Mixed-effects modeling of shortleaf pine (Pinus echinata Mill.) growth data

Scope and methods of study. The objective of this study was to develop individual-tree mixed-effects models for basal area growth and the diameter-height relationship of shortleaf pine ( Pinus echinata Mill.). Repeated measurements for attributes including diameter at breast height and total height from over 200 permanent plots were available from eastern Oklahoma and western Arkansas. Models with plot random-effects were fitted using the S-Plus nlme library and SAS PROC NLMIXED utilizing a calibration dataset. Models with independently and normally distributed errors were fitted first. Then possible spatially correlated and/or heterogeneous within-plot errors were modeled for basal area growth. The most promising models were tested using an independently selected dataset from the same study.; Results and conclusions.

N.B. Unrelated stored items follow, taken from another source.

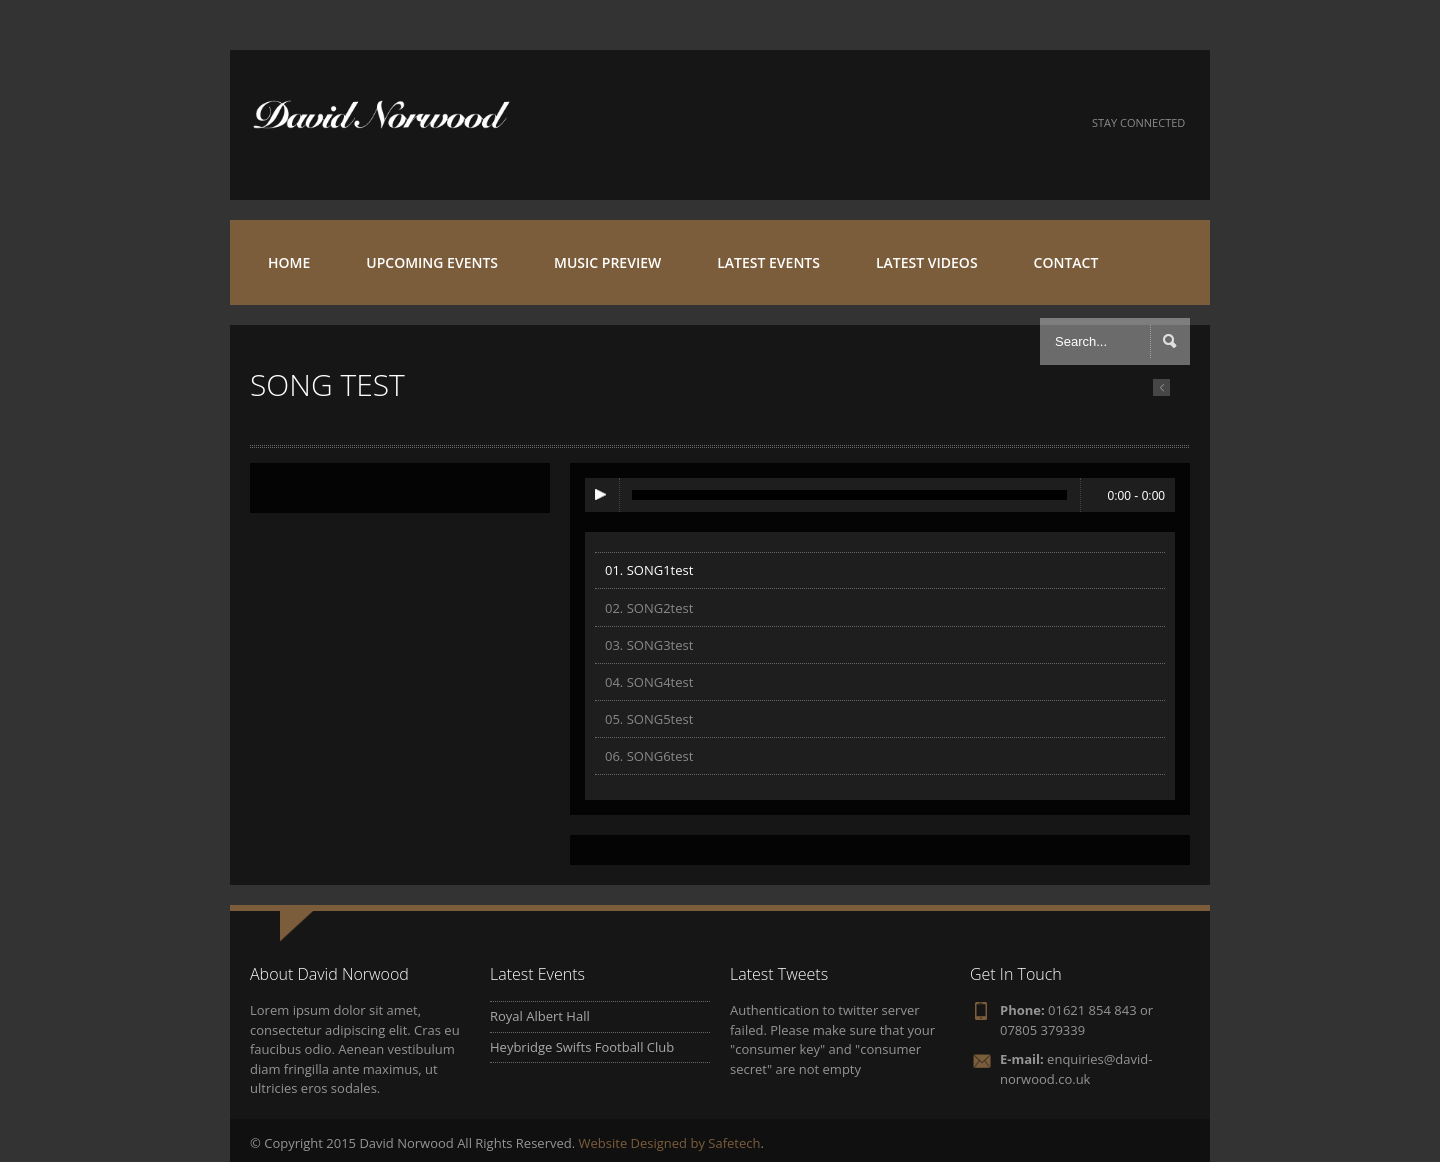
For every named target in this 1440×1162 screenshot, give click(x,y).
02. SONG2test (649, 608)
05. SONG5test (649, 719)
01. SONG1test (649, 570)
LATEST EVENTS (768, 262)
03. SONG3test (649, 645)
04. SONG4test (649, 682)
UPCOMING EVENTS (432, 262)
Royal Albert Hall (540, 1016)
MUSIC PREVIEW (607, 262)
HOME (289, 262)
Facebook (775, 123)
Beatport (991, 123)
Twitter (829, 123)
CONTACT (1066, 262)
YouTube (883, 123)
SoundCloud (937, 123)
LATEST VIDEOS (927, 262)
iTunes (1045, 123)
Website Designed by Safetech (670, 1143)
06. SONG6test (649, 756)
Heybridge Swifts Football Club (582, 1047)
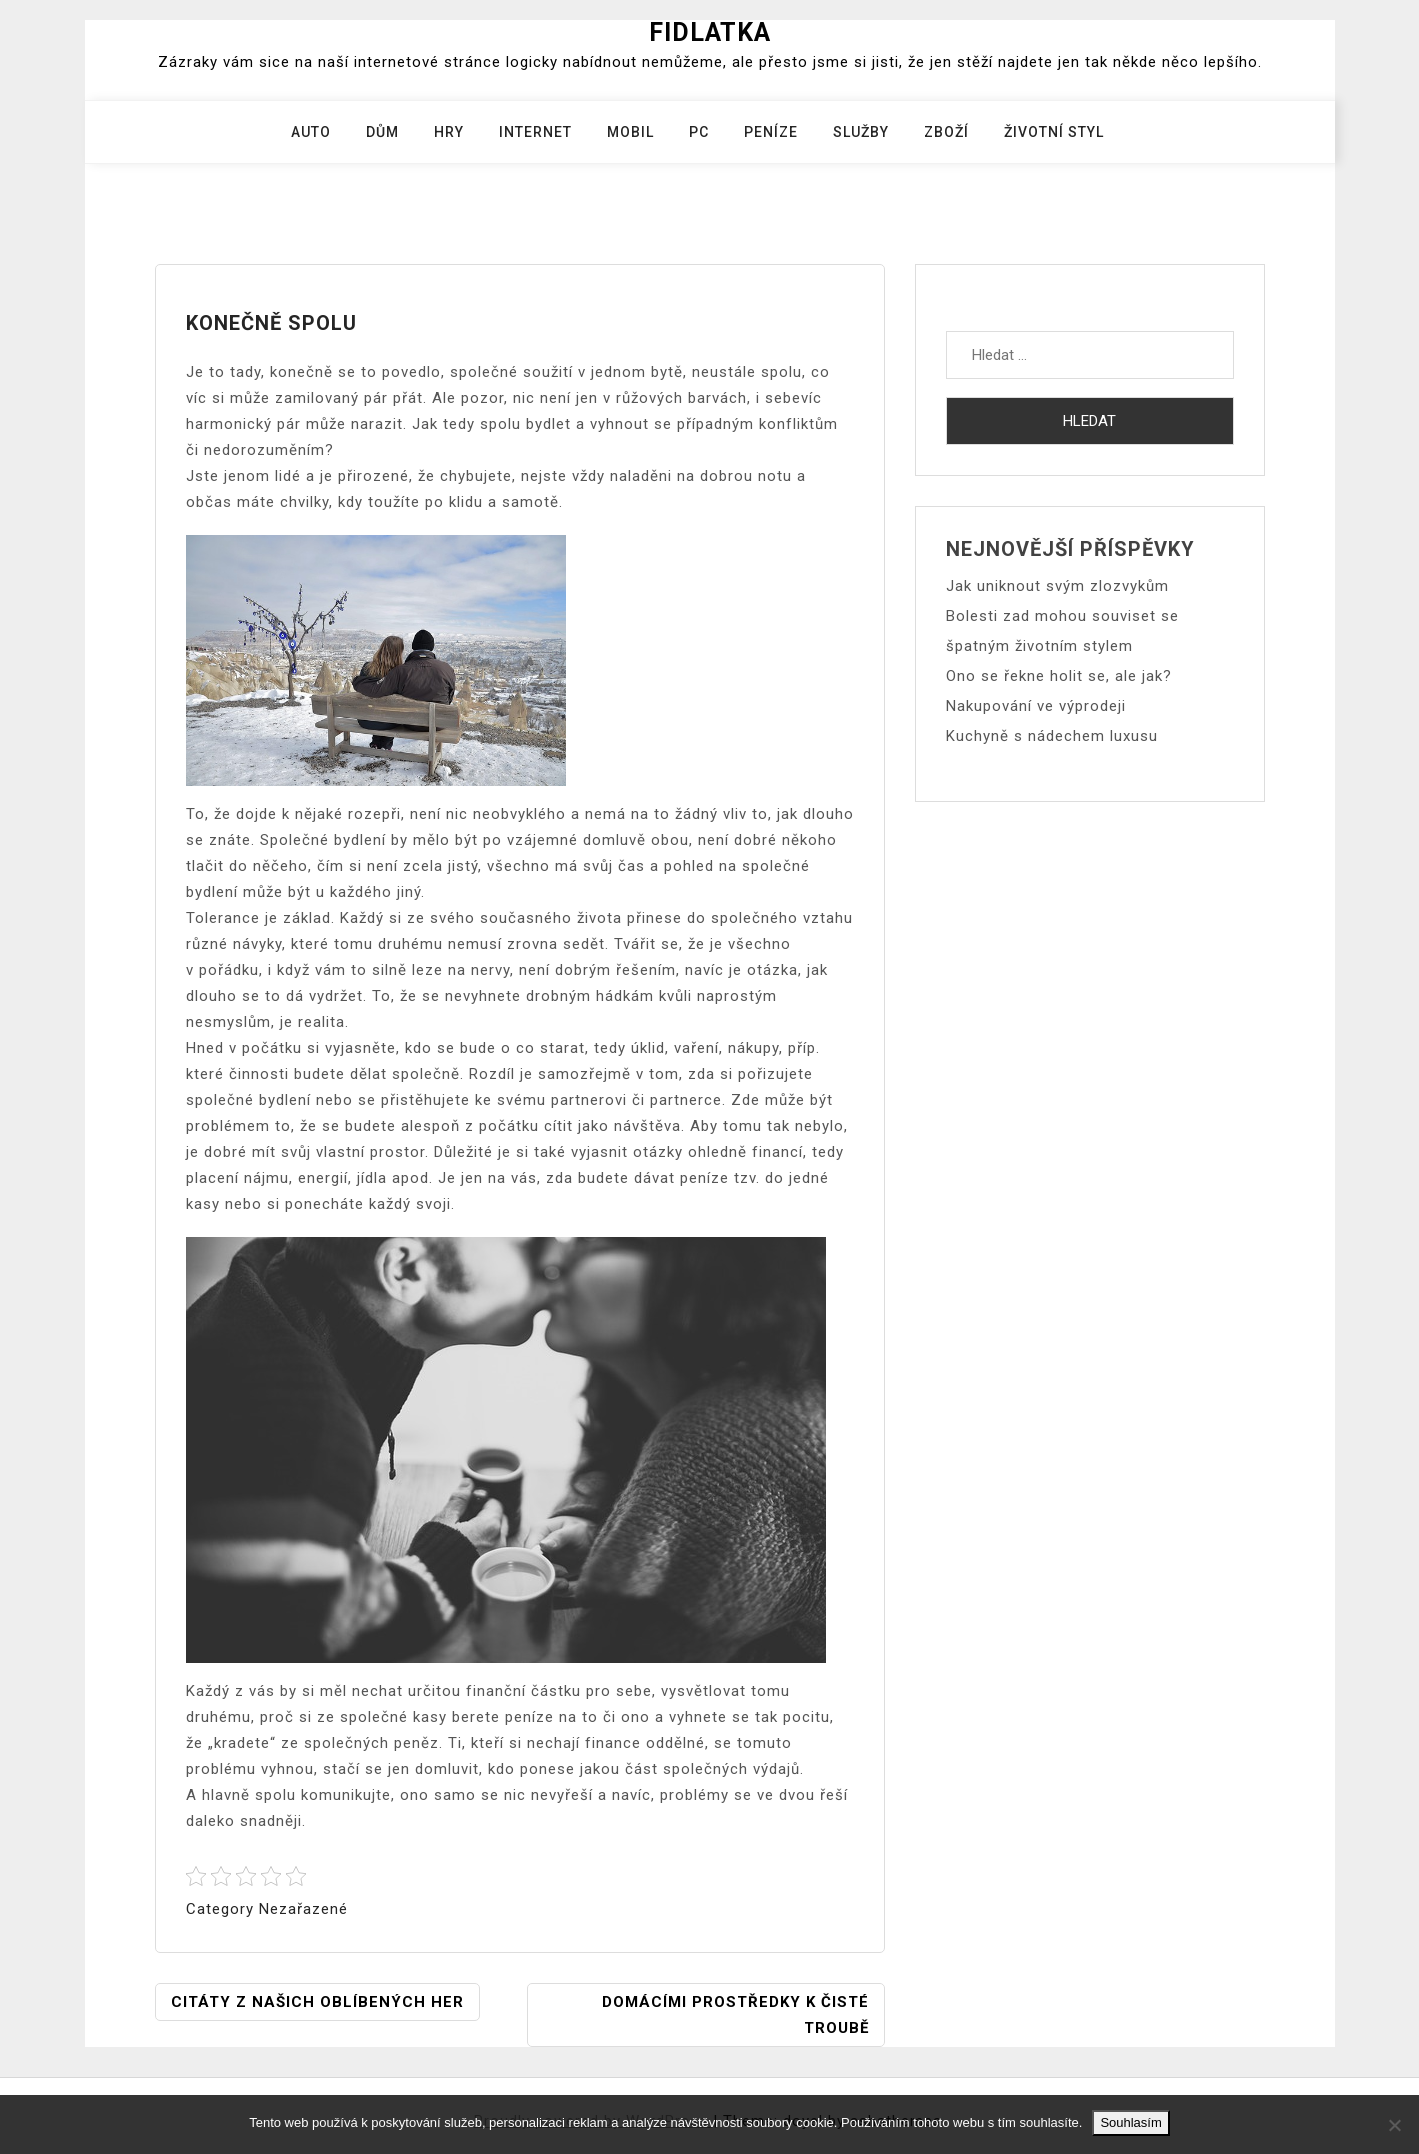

Though increasingly popular in forestry, mixed-effects modeling technique has never previously been used in shortleaf pine growth modeling. Nonlinear mixed models with plot random-effects were found to fit the data better than the models fitted with a complete random sample assumption (the ordinary least-squares method) as reported in Lynch et al. (1999) for both a basal area growth model and a model for diameter-height relationship. Because data were grouped by plots, a mixed-effects model with plot-level random-effects was a more realistic representation of the data structure than ordinary least squares. Spatial correlation among tree measurements within a plot did not appear to be important in presence of plot random-effects. However, variance modeling using a variance function with tree basal area as a covariate accounted for heterogeneity of within-plot errors better than the modeling approach in which constant variance was assumed.